Data showed that 67% of CSWs have wanted to leave their profession for the last 1-3 years, 19% for the last 4-5 years, 8% for more than 5 years, and 6% for less than 1 year.

The study found that 68% of CSWs in the State are involved in domestic prostitution, underscoring the need for tailored interventions. Various social, familial, and economic factors influence CSWs’ decisions to stay in the profession.

About 36.67% face family and economic challenges hindering their exit. Additionally, 28% fear inadequate government support post-exit, 16% lack alternative income sources, and 14.67% lack the requisite job skills.

Understanding parenthood dynamics among CSWs is crucial for developing targeted interventions promoting parental and child well-being.

Around 86% of sex workers have children, where 42% of these are aged 10-15 and 9% below nine. While only 55% attend school, others lack formal education.

High dropout rates stem from mothers’ night work exhaustion, hampering support for children’s education. First-generation learners struggle academically due to lack of supervision.

G Jagdish Kumar, Social Development Consultant leading the study, highlighted a significant gap in awareness among CSWs about government rehabilitation schemes, with only 22% aware of such programmes. Willing to come out of flesh trade, CSWs have been seeking diverse rehabilitation measures. While 26.1% of CSWs are urging for livelihood support, 15.16% want stigma reduction and 14.37% seek financial aid.

Other desired measures include skill training and social security. The study also highlighted the profound impact of marital discord and family instability on women’s entry and continuation in the profession.

Gode Prasad, a Social Development Consultant who participated in the study, noted that 82% of survivors rely on rental housing, emphasising the urgent need for stable housing solutions and addressing broader socioeconomic factors contributing to housing insecurity.

This underscores the need for educational interventions to empower individuals and mitigate risks associated with exploitation and trafficking.

HELP Secretary Nimmaraju Rammohan highlighted a holistic approach to supporting sex workers.

“Economically, rights-based programmes should offer flexible vocational training and extra income opportunities without mandating exit from the industry. Legally, amending The Immoral Traffic (Prevention) Act, 1956, NHRC directions, and Supreme Court judgments (Prompt and lawful action by police when sex workers report criminal, sexual, or other offenses) to decriminalise sex work will provide benefits and protections. Socially, education and rehab facilities for victims and their children are crucial, along with sensitisation programmes to reduce stigma. Ensuring non-discriminatory access to essential services will safeguard their rights, fostering societal change,” he told TNIE.
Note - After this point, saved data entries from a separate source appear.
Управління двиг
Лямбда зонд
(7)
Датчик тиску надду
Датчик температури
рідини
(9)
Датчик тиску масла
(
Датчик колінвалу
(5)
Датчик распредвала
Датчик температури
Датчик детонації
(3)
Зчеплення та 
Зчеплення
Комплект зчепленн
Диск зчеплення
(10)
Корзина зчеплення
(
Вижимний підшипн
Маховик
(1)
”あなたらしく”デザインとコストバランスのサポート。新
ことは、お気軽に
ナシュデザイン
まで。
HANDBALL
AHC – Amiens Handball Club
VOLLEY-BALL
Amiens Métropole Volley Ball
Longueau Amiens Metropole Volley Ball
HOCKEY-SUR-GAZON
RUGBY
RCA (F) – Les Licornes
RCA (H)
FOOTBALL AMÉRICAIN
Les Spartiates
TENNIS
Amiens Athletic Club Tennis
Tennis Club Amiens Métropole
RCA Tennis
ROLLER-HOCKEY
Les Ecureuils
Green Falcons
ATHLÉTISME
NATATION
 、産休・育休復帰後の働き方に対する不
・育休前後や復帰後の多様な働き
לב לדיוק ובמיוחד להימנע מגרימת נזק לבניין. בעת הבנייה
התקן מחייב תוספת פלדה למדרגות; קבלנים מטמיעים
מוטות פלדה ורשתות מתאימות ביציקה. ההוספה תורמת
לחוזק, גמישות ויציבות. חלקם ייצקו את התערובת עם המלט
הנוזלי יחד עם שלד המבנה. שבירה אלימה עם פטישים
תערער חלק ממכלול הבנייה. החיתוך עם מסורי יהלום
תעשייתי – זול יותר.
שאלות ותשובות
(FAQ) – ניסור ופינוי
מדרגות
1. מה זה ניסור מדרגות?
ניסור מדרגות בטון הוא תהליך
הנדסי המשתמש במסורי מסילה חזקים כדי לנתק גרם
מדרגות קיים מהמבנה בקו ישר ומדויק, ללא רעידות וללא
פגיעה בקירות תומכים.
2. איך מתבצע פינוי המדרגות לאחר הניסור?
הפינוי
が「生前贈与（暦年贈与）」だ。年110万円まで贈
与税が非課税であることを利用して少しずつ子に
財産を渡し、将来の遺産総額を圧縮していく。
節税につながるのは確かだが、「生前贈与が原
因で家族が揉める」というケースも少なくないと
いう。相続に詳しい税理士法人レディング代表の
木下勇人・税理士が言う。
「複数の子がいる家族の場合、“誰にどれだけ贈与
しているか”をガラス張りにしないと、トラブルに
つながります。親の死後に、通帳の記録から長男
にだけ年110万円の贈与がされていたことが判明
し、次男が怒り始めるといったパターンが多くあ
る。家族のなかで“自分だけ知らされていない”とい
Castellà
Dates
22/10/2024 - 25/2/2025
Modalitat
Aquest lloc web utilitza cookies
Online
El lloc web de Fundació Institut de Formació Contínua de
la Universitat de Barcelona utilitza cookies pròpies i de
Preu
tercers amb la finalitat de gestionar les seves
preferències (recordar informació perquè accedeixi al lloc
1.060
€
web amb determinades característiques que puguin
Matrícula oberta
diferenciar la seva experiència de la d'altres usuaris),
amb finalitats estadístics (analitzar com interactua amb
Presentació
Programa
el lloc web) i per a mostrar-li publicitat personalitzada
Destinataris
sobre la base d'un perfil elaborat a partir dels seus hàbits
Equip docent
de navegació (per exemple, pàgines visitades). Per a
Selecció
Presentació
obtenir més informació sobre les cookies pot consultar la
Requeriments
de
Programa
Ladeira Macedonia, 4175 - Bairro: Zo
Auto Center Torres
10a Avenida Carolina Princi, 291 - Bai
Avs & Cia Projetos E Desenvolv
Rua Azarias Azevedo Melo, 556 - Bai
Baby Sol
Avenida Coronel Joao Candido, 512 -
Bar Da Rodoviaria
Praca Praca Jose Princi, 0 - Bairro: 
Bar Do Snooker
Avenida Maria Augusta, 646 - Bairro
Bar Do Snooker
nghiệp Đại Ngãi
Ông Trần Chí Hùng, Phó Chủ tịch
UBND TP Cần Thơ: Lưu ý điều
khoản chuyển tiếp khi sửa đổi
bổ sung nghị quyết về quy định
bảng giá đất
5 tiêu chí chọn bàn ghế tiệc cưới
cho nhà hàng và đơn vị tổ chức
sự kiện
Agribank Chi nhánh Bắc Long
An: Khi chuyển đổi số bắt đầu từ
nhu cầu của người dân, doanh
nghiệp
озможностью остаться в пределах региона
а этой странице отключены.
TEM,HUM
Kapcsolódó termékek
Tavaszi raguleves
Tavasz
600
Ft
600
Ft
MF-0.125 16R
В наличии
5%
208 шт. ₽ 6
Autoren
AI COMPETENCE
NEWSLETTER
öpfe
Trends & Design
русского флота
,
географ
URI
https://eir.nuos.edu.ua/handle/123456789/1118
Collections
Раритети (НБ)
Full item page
Speaking to this newspaper, Women’s Commission Chairperson Gajjala Venkata Lakshmi affirmed the panel’s support for sex workers seeking to leave their profession and reintegrate into society.

She mentioned plans to collaborate with the Women Development and Child Welfare Department for training programmes, empowering them as entrepreneurs while providing rehabilitation. Moreover, counselling services will be offered and will consider assigning a dedicated officer to address their needs.